June 2nd (Thu)

Place 名古屋大学ベンチャー・ビジネス・ラボラトリー 4F セミナー室
contact Center for Computational Science

Time 14:45-15:45
Tamer Zaki
Johns Hopkins University
Viscoelastic turbulent flows display intriguing differences from their Newtonian counterparts. Even familiar flow structures such as rolls, streaks and hairpin vortices have new origins and dynamics. A framework based on the evolution of vorticity and polymer torque is developed in order to explain these differences. The framework is adopted to study two canonical flow configurations: (i) roll-streak interactions in Couette flow and (ii) the evolution of a small-amplitude spanwise vortex in homogeneous shear. Each of the two problems focuses on different elements of the polymer-torque equation, and demonstrates the rich variety of behaviors that ensue depending on the fluid elasticity. Rolls can generate streaks via an inertial lift-up effect or an elastic polymer-stretch mechanism which is active even in the absence of inertia.

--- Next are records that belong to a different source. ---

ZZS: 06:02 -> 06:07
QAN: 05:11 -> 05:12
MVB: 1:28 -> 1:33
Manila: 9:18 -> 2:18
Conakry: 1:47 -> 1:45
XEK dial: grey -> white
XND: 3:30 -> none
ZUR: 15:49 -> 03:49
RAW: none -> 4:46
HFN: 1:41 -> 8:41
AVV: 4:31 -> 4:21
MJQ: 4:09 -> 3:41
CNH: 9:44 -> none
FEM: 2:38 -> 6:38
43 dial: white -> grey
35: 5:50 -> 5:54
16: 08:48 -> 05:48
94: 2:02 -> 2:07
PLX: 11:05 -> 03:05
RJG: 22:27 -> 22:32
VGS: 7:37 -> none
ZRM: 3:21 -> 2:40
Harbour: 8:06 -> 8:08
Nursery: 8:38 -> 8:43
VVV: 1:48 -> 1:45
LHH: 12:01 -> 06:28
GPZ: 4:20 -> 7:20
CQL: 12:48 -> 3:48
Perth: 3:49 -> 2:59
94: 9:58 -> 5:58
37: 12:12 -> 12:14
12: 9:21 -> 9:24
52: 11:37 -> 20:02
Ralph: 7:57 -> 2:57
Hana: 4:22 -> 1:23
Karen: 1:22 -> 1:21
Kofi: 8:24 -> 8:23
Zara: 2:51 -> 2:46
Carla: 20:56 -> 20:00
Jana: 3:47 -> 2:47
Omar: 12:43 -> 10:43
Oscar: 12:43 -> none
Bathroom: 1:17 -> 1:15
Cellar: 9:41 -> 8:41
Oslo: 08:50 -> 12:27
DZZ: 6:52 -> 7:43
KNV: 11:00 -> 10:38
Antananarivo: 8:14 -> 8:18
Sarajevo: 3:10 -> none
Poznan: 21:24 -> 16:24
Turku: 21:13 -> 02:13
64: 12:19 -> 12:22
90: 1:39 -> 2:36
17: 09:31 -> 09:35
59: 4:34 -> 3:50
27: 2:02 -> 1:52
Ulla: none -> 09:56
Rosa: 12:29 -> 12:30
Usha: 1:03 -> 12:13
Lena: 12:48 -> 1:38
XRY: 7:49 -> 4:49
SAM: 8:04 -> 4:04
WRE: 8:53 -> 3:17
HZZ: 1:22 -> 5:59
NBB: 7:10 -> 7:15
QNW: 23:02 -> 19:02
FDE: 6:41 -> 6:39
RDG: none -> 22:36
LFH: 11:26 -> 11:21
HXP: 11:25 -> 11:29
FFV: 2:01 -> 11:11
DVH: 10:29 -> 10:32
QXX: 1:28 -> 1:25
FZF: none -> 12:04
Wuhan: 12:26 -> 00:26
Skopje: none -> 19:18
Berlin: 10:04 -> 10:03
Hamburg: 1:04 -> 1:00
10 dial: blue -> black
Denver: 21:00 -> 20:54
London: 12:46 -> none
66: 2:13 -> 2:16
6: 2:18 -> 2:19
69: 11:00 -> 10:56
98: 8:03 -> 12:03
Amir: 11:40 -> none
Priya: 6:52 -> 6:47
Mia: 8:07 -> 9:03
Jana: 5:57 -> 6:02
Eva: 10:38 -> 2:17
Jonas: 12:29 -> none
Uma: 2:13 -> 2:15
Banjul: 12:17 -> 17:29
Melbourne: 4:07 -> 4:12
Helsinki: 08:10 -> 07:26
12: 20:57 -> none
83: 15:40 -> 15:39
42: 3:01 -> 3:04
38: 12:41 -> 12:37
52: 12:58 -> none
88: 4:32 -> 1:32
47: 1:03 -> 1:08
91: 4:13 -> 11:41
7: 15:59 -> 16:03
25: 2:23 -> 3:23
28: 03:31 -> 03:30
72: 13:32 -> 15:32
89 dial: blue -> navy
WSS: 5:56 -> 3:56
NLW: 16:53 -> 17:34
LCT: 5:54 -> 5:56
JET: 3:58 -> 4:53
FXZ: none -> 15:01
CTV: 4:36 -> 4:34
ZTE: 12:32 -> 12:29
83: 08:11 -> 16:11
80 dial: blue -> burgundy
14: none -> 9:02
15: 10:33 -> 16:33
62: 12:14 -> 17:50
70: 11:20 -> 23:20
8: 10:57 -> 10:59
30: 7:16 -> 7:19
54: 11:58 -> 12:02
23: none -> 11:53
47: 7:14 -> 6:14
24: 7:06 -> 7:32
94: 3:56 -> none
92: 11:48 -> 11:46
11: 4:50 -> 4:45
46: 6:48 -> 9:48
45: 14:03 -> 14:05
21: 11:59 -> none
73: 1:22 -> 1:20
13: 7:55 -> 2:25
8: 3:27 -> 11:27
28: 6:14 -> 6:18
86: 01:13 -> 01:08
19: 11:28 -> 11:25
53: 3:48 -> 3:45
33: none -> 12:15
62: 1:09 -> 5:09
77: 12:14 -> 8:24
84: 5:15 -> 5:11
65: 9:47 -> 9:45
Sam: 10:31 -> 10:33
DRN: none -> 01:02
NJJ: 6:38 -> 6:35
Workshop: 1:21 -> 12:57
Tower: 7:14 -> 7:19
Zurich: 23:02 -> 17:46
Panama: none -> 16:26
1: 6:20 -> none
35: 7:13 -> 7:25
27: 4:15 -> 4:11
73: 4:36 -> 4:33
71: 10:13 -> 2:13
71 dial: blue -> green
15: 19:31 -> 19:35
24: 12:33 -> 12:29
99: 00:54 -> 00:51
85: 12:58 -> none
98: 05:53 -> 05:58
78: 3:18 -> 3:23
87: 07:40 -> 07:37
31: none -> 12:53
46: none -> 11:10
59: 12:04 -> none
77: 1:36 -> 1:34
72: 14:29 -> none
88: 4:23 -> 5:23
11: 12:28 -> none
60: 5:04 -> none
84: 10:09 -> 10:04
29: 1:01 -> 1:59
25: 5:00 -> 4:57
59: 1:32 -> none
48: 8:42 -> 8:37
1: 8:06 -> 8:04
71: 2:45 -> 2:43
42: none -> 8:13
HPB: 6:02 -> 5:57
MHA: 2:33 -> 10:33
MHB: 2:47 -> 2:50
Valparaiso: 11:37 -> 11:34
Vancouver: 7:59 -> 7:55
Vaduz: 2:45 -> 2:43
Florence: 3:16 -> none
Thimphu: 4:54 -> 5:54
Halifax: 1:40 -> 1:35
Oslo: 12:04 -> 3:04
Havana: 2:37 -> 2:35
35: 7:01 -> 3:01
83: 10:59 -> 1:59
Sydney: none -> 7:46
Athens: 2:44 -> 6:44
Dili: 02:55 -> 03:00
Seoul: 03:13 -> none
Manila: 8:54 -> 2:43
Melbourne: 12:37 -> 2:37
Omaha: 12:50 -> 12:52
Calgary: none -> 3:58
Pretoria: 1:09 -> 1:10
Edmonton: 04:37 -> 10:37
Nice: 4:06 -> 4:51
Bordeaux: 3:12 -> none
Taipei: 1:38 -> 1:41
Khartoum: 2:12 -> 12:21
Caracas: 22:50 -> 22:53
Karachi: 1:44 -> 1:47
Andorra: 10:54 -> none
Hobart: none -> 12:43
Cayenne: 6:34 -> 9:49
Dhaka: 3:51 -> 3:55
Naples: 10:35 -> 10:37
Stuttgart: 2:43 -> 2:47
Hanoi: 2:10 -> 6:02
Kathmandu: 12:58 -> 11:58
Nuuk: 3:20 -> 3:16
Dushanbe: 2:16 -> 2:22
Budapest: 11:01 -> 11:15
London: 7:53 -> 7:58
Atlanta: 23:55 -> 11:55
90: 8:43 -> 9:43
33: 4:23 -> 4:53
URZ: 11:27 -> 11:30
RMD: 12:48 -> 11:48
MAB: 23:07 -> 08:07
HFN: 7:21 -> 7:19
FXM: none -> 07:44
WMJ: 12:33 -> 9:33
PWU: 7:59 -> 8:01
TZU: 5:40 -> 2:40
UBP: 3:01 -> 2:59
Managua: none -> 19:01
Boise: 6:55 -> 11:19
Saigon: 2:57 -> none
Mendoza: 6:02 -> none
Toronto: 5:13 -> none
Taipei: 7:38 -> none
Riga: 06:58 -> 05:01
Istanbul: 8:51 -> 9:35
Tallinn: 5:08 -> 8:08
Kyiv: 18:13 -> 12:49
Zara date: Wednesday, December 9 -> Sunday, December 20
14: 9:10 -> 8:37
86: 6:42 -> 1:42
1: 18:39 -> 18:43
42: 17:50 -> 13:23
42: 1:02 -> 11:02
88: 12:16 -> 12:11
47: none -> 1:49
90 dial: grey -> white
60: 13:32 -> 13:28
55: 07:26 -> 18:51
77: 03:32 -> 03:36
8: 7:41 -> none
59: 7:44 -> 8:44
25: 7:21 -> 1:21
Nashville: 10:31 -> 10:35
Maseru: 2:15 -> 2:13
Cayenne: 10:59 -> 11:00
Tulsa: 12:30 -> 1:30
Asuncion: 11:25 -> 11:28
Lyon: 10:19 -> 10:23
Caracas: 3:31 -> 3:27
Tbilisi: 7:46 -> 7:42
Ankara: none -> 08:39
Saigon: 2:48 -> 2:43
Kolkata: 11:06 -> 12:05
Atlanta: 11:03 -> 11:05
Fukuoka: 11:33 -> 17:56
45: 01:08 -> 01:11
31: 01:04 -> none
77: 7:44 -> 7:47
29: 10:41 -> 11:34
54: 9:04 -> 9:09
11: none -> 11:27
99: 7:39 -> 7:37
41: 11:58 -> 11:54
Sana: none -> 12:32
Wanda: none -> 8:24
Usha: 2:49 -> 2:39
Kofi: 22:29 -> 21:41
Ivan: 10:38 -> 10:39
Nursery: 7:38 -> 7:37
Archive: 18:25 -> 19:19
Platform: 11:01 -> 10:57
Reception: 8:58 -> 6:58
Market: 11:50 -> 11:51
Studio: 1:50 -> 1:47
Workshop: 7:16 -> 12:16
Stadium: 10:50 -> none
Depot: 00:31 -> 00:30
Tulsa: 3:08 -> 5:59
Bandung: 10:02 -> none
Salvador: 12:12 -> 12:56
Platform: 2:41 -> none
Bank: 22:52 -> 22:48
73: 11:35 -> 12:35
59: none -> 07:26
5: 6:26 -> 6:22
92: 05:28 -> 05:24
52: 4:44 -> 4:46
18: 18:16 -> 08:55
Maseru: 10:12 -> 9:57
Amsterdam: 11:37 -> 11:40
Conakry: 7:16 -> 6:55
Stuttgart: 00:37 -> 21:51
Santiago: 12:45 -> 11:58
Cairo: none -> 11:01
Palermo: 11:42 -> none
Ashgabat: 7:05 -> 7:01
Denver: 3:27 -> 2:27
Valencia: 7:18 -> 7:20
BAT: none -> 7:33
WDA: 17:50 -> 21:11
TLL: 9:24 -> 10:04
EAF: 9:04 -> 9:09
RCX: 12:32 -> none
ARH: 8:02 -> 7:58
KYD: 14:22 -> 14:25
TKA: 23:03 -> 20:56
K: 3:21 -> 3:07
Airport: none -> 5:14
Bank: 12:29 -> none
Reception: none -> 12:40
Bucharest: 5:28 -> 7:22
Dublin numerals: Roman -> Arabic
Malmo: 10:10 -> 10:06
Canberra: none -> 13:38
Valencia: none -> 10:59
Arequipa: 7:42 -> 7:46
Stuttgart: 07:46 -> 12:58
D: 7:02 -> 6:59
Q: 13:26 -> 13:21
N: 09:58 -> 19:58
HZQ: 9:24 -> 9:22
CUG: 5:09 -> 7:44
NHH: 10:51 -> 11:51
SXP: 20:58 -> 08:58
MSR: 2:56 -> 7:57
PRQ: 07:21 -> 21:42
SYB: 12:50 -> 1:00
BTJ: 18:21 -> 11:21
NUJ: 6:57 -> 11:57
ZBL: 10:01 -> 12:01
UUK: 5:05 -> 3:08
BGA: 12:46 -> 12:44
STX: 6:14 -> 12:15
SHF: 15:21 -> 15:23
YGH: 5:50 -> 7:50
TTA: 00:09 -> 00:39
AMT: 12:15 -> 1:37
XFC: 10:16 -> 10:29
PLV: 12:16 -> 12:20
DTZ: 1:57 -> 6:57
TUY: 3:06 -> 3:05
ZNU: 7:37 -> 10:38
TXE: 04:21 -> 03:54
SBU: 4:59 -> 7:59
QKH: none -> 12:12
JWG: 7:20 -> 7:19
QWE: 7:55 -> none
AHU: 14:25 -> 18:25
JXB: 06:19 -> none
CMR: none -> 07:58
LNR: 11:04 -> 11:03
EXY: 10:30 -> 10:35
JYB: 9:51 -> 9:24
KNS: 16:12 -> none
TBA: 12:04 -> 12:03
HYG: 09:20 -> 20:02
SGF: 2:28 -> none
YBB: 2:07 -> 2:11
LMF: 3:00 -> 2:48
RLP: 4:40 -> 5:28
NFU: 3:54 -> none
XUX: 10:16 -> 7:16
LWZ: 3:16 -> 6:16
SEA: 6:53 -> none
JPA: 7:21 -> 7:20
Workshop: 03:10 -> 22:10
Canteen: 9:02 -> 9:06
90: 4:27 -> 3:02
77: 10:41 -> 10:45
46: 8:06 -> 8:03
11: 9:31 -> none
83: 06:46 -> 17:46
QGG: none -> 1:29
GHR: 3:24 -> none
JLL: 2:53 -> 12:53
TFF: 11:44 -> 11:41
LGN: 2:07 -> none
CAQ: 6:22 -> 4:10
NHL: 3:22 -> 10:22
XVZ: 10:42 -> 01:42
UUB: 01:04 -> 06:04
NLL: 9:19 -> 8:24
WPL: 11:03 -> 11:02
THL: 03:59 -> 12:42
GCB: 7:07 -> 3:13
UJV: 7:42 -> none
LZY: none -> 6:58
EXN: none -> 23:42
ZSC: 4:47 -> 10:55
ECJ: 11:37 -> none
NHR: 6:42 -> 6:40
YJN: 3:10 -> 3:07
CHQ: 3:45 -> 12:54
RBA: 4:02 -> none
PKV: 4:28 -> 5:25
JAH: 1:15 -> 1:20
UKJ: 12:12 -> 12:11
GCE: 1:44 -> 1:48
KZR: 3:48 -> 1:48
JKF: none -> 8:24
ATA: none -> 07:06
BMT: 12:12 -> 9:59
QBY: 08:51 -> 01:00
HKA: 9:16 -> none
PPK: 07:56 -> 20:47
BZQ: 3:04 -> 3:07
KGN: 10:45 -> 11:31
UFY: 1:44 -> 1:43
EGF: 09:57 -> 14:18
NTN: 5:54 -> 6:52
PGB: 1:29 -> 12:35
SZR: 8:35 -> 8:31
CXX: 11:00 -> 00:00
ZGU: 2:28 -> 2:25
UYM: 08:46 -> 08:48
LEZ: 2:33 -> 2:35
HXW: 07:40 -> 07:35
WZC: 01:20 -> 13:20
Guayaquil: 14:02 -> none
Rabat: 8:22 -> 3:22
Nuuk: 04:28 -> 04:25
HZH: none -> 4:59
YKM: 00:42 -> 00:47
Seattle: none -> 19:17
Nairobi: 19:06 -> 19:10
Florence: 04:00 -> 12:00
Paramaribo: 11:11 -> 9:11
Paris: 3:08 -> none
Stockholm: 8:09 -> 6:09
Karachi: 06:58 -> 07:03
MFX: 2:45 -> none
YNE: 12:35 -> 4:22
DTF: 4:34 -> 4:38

The most interesting behavior arises when the timescales of viscous diffusion in the solvent and of polymer relaxation are commensurate, and the fluid can support the propagation of vorticity waves. The resulting streaks undergo cycles of amplification and decay — a unique feature of viscoelastic flows. The evolution of the spanwise vortex in viscoelastic shear flow defies our intuition from the Newtonian case entirely. The vortex in a Newtonian fluid is simply advected by the base flow and decays due to viscosity, all while energy and enstrophy decay. The Orr mechanism in that case requires a net tilt in the streamlines against the shear in order to observe energy amplification. The same vortex in a polymeric shear flow splits into two co-rotating and counter-propagating vortices that are stretched by the shear. In addition, a reverse-Orr mechanism is in effect, whereby perturbations with a net tilt with the shear amplify. These new findings provide a theoretical foundation for future analyses of transitional and turbulent viscoelastic shear flows.